ソウカの姿を見掛け、ここまで追いかけてきたという。
息を荒げながらも、彼女の顔は満面の笑みだった。
「どうしたんだ?もうお礼は済んだだろ」
「ええ。だけど、お2人にお願いがあって……」
お願いと言われ、ソウカは首を傾げる。
コウタもまた、肩をすくめていた。
大きく深呼吸したかと思えば、ミスズは勢いよく頭を下げる。
「私も、蒼樹さんのお手伝いをさせてください!!」
全くの予想範囲外な出来事に、開いた口が塞がらないコウタ。
だが対するソウカは、驚きながらも小さく笑っていた。
「ど、どうしてなんだよ急に……」
「ちょっと、オカルトごとに興味を持ちまして。

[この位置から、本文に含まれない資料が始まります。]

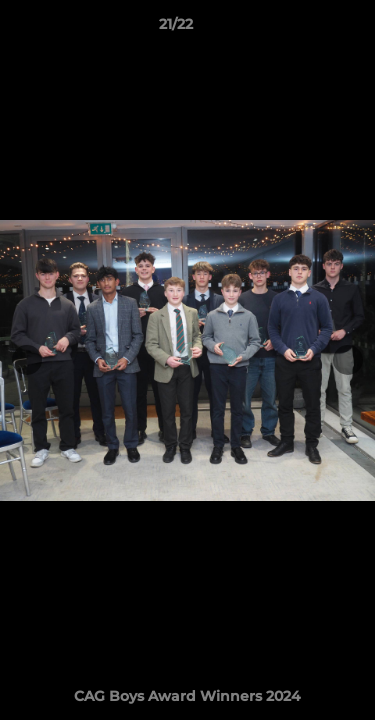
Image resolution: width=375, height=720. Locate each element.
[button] (303, 29)
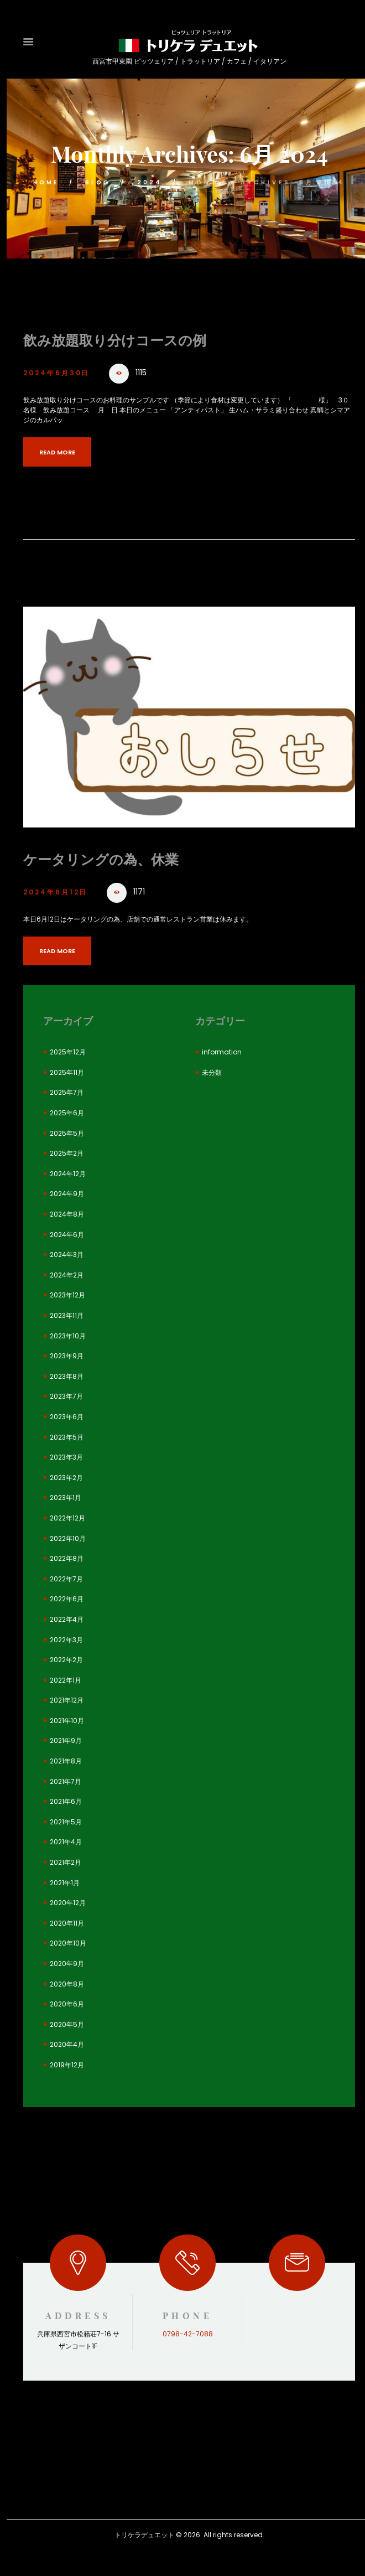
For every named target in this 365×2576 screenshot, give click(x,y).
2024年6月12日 (59, 891)
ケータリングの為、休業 (104, 859)
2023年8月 (67, 1376)
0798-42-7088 (188, 2334)
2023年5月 (67, 1437)
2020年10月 (68, 1943)
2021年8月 (66, 1761)
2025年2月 (67, 1153)
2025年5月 (67, 1133)
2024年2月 (67, 1275)
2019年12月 (67, 2065)
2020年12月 (68, 1902)
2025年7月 (67, 1093)
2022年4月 (67, 1619)
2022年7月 (66, 1579)
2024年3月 (67, 1254)
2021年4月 (66, 1842)
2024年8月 (67, 1214)
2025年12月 (68, 1052)
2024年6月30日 (60, 372)
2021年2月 (65, 1862)
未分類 (212, 1072)
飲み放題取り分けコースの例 (118, 340)
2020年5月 (67, 2024)
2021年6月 (66, 1801)
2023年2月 (66, 1477)
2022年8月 (67, 1558)
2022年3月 (66, 1639)
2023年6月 (67, 1416)
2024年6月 (67, 1234)
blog (98, 182)
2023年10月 (68, 1336)
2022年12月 (67, 1518)
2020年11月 (67, 1923)
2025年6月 (67, 1113)
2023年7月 (66, 1396)
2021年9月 (66, 1741)
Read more (61, 451)
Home (44, 182)
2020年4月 (67, 2045)
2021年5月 (66, 1822)
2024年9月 (67, 1194)
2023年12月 (67, 1295)
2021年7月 (65, 1781)
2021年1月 (65, 1882)
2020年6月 (67, 2004)
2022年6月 (67, 1599)
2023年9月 (67, 1356)
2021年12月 (67, 1700)
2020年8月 (67, 1984)
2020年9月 (67, 1963)
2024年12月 (68, 1173)
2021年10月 (67, 1720)
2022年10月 (68, 1538)
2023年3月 (66, 1457)
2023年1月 (65, 1498)
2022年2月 (66, 1659)
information (222, 1052)
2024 (151, 182)
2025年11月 (67, 1072)
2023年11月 (67, 1315)
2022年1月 (65, 1680)
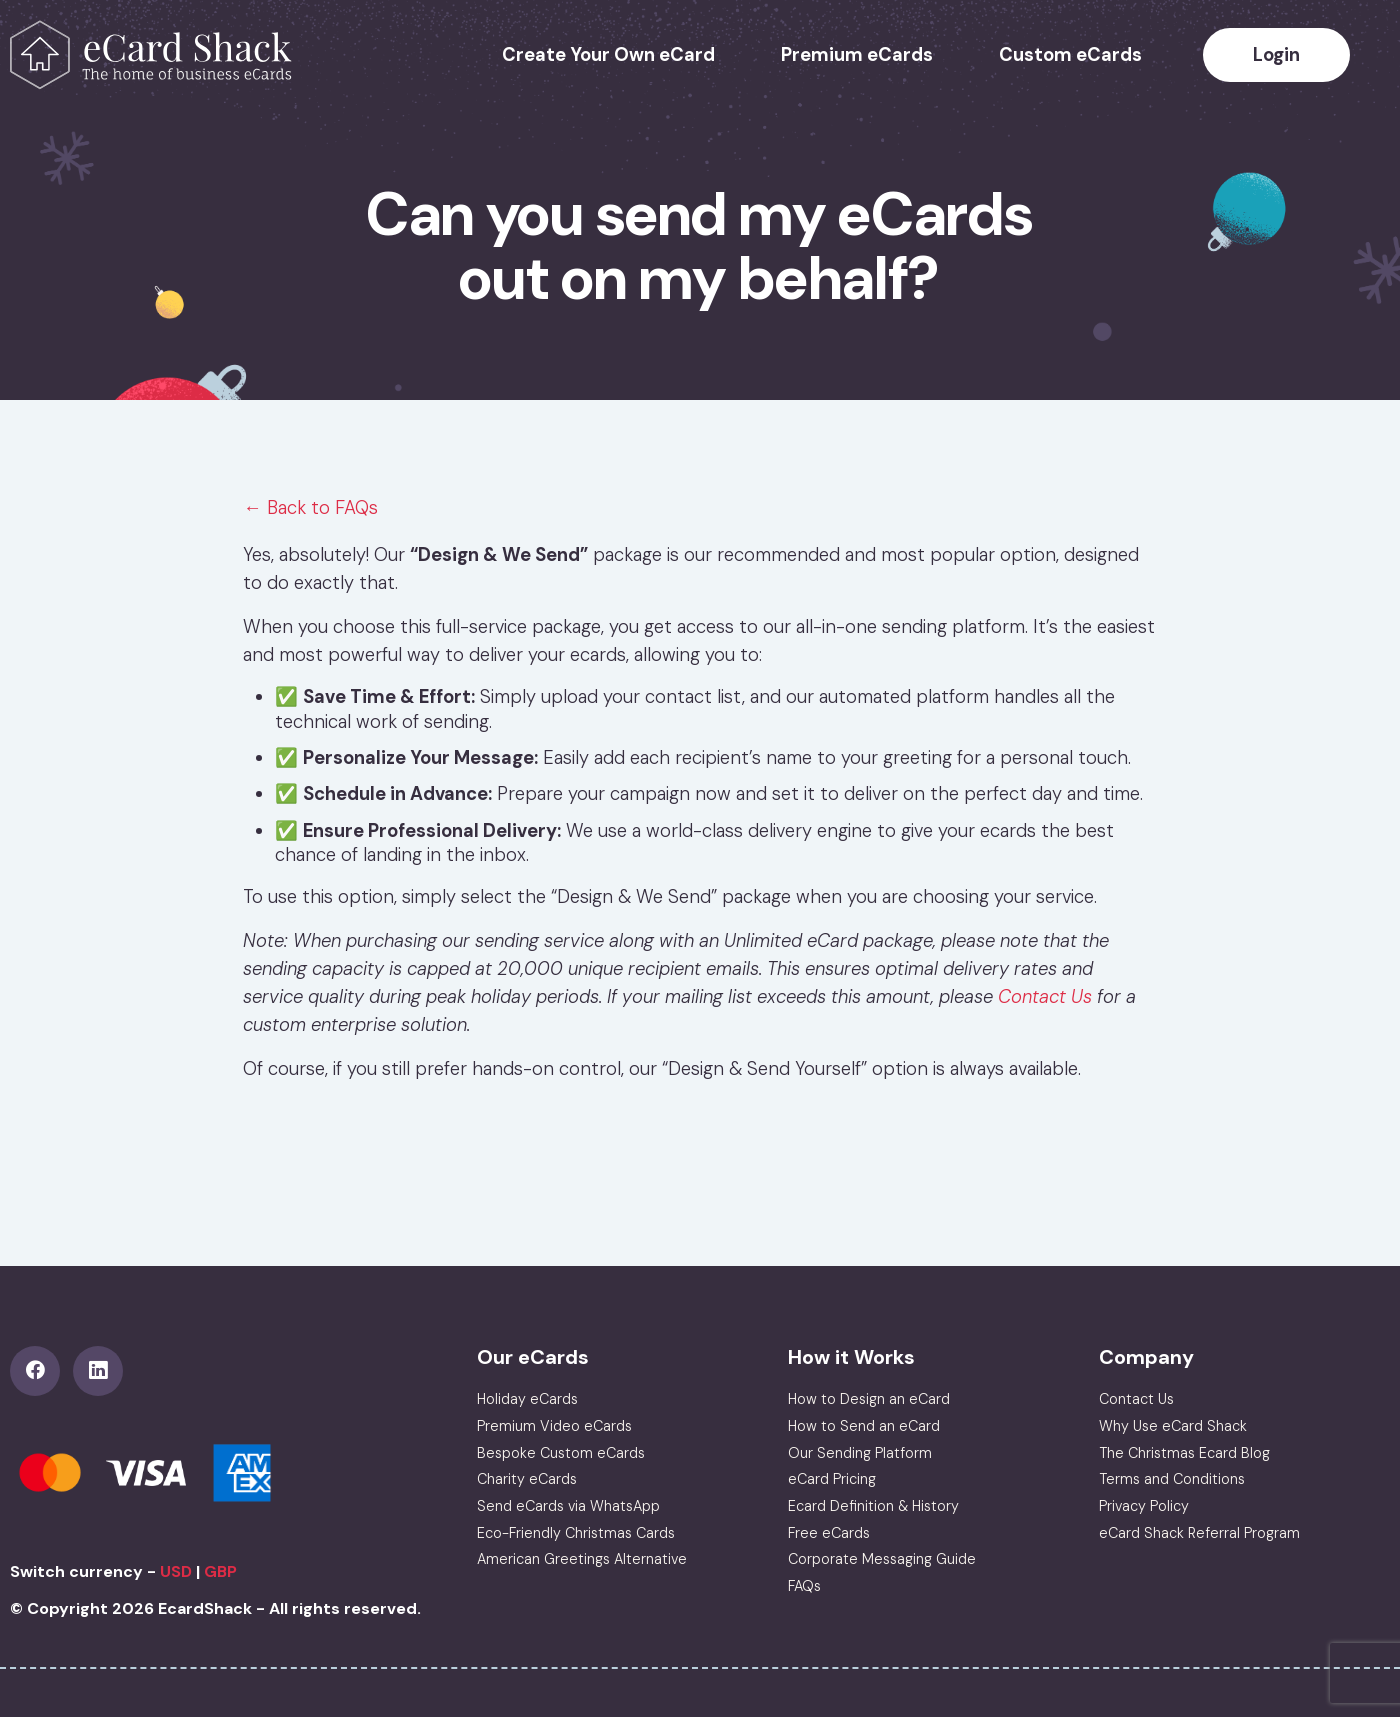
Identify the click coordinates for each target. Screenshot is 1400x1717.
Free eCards (829, 1533)
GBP (220, 1571)
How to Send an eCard (864, 1426)
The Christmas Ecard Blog (1184, 1453)
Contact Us (1045, 997)
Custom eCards (1070, 55)
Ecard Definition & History (873, 1506)
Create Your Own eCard (608, 55)
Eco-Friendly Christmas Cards (576, 1533)
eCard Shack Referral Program (1199, 1533)
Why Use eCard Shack (1173, 1426)
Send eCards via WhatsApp (568, 1506)
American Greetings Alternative (582, 1559)
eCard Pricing (832, 1479)
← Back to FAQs (310, 508)
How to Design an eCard (869, 1399)
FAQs (804, 1586)
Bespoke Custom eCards (561, 1453)
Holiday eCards (527, 1399)
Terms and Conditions (1172, 1479)
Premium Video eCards (554, 1426)
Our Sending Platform (860, 1453)
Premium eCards (857, 55)
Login (1276, 55)
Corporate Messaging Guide (882, 1559)
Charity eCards (527, 1479)
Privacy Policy (1144, 1506)
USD (176, 1571)
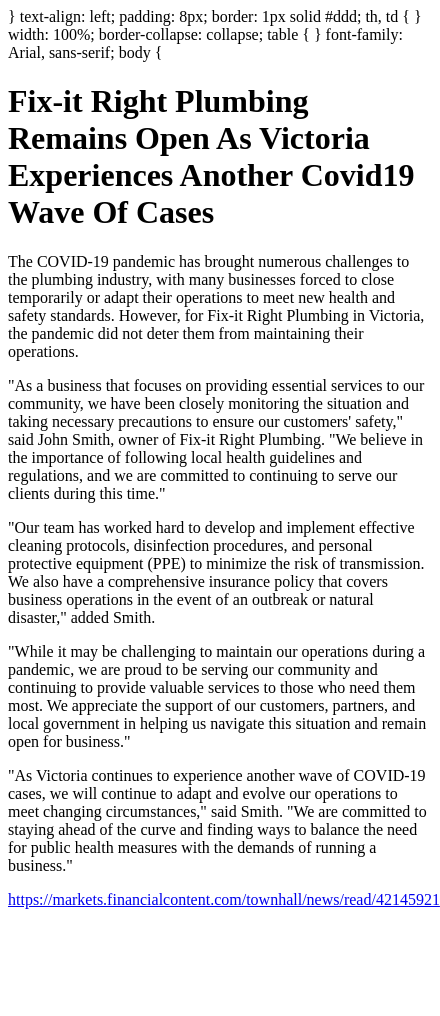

蒼樹さんの近くにいれば、そういったものを沢山見れるのではないのかと思いました」
彼女は想像以上に、胆が据わっていた。
大人し気な表情の人程、本性は全く読めない。
ソウカは神経を擽られた感覚に、悦の気分へと浸る。
「第2の助手として、よろしく頼むぞ。広居ミスズ」
「……はい!!」
こうしてコウタの頭が理解する前に、新たな助手が誕生した。
空は雨を忘れ、明るい青空が広がる。
その下で3人は、互いに笑顔を零し合った。
「ところでさ、ソウカ」
「何だ?コウタ」
「さっき何か言いかけたんじゃないか?」
「それは、また今度にしよう。いつか話すよ……」
―――――――僕が何故、こんな事をしているのかをね。